*** Opening of TASK DATA ***
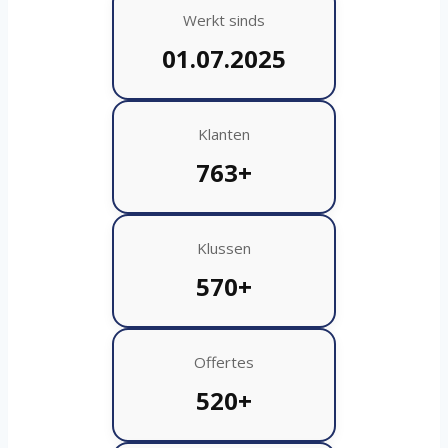
Werkt sinds
01.07.2025
Klanten
763+
Klussen
570+
Offertes
520+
*** Close of TASK DATA ***
§ EXERCISE DETAILS:
Word for word, print the material above, but without its pictures.

§ ANSWER BOX:
Werkt sinds
01.07.2025
Klanten
763+
Klussen
570+
Offertes
520+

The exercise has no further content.